Um projeto de lei (PL) que obriga condomínios de acesso controlado de Bauru, estejam eles em prédios ou loteamentos, a denunciar casos de violência doméstica contra mulheres, crianças ou idosos empacou na Câmara Municipal.
A proposta tramita na Casa desde março de 2022. E desde então esbarrou em diversos pedidos de informação feitos por comissões permanentes do Poder Legislativo. A demora incomoda a vereadora Chiara Ranieri Bassetto (União Brasil), autora da propositura. "Isso prejudica as vítimas da violência", aponta.
O texto voltou à pauta na sessão desta segunda-feira (12) por decisão do presidente da Câmara Municipal, Markinho Souza (PSDB).
Ele questionou o vereador Júnior Rodrigues (PSD), líder da prefeita na Casa e em cuja mesa o projeto parou, se ele poderia liberar a tramitação da proposta. O parlamentar preferiu aguardar resposta dos pedidos de informação.
Ao JC, durante a sessão de segunda-feira, o vereador Júnior Rodrigues afirmou que ainda não recebeu todas as informações necessárias para chegar a uma conclusão. Segundo ele, o vereador tem direito a solicitar informações e é preciso tirar todas as dúvidas a limpo.
MOROSIDADE
Num duro discurso na sessão de segunda-feira (12), Chiara criticou a série de prazos solicitados pelas comissões permanentes e lamentou a demora para se liberar o projeto. Na terça (13), ela reiterou as críticas. "Não sei qual é o interesse dos colegas em travar a tramitação do texto", disse.
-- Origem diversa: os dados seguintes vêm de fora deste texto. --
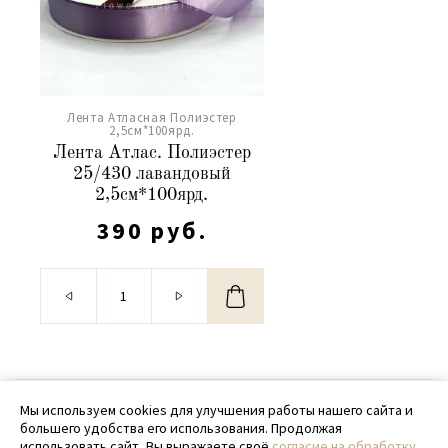
Лента Атласная Полиэстер
2,5см*100ярд.
Лента Атлас. Полиэстер
25/430 лавандовый
2,5см*100ярд.
390 руб.
© 2020 - 2026 SamPack
Мы используем cookies для улучшения работы нашего сайта и
большего удобства его использования. Продолжая
+ 7 (918) 699-97-87
использовать сайт, Вы выражаете своё
согласие на обработку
A Comissão de Constituição e Justiça chegou a opinar pela ilegalidade do projeto de Chiara. A vereadora contestou. E o vereador Coronel Meira (União Brasil) acatou o argumento da parlamentar e mudou o parecer. Até que o texto chegou às mãos de Pastor Bira (Podemos).
Bira solicitou informações a dezenas de órgãos federais e estaduais. "[Ele] entrou em contato com a Secretaria de Segurança Pública de São Paulo, Ministério Público, Associação de Bens Imóveis de São Paulo, Câmara dos Deputados, Senado Federal, Assembleia Legislativa de São Paulo e para o Ministério da Mulher, Família e Direitos Humanos".
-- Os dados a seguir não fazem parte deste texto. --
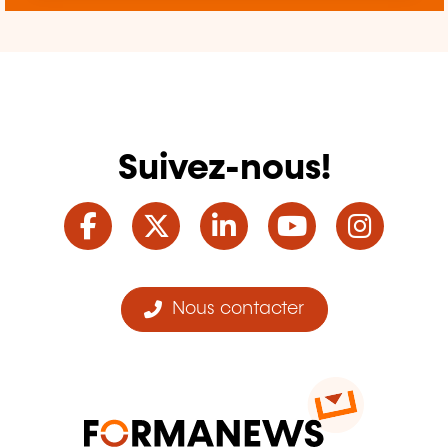
Suivez-nous!
Facebook
Twitter
LinkedIn
YouTube
Ins
Nous contacter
O vereador recebeu um calhamaço como resposta, opinou por dar seguimento à pauta e o texto, então, chegou à Diretoria de Apoio Legislativo, nas mãos de Júnior Rodrigues. Segundo Chiara, o líder da prefeita pediu informações praticamente idênticas a outros órgãos institucionais. "É um absurdo", defendeu.
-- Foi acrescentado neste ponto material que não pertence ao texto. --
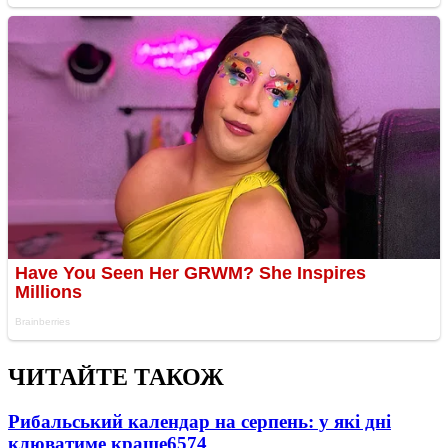
ЧИТАЙТЕ ТАКОЖ
Рибальський календар на серпень: у які дні
клюватиме краще
6574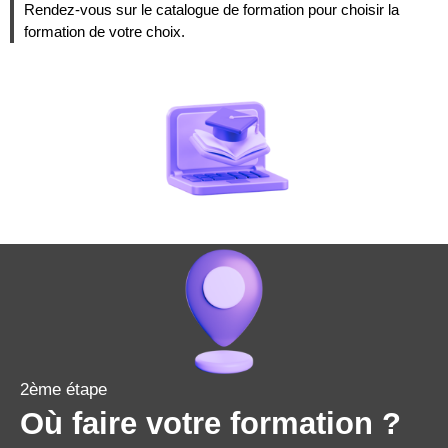
Rendez-vous sur le catalogue de formation pour choisir la
formation de votre choix.
2ème étape
Où faire votre formation ?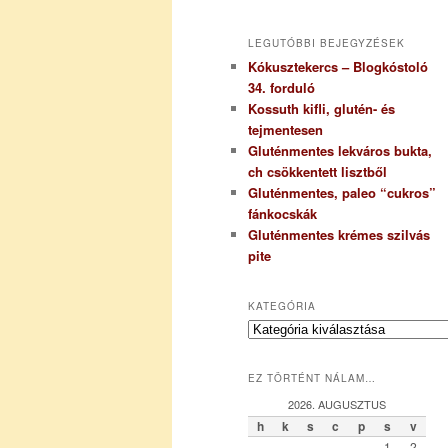
LEGUTÓBBI BEJEGYZÉSEK
Kókusztekercs – Blogkóstoló
34. forduló
Kossuth kifli, glutén- és
tejmentesen
Gluténmentes lekváros bukta,
ch csökkentett lisztből
Gluténmentes, paleo “cukros”
fánkocskák
Gluténmentes krémes szilvás
pite
KATEGÓRIA
K
a
t
EZ TÖRTÉNT NÁLAM…
e
g
2026. AUGUSZTUS
ó
h
k
s
c
p
s
v
r
1
2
Para a vereadora, o tratamento moroso que a Câmara tem dado ao projeto pode ter prejudicado vítimas de violência. "Não sei se há dúvidas sobre a proposta ou se os vereadores têm algo contra mim", argumentou.
Ela rejeita quaisquer hipóteses de que o projeto tenha vícios legais. "Vários municípios já aprovaram essa medida. Ninguém contestou", apontou Chiara.
PROJETO
A proposta de Chiara, que obriga os condomínios de acesso controlado a denunciar casos de violência, também impõe aos moradores a obrigação de denunciar a seus superiores quaisquer episódios nesse sentido - os administradores, então, ficam responsáveis pela denúncia.
O Projeto de Lei, além disso, determina aplicação de multa em caso de descumprimento das regras. O texto também obriga os condomínios a afixar, em locais comuns e com alta visibilidade, os telefones de órgãos responsáveis que atendam casos de violência contra a mulher e aos demais públicos previstos no projeto. "Isso visa aumentar a cultura da denúncia. Não podemos ficar calados", afirma a vereadora.
LENTIDÃO
Para Chiara Ranieri, entrave na Câmara prejudica as próprias vítimas de violência.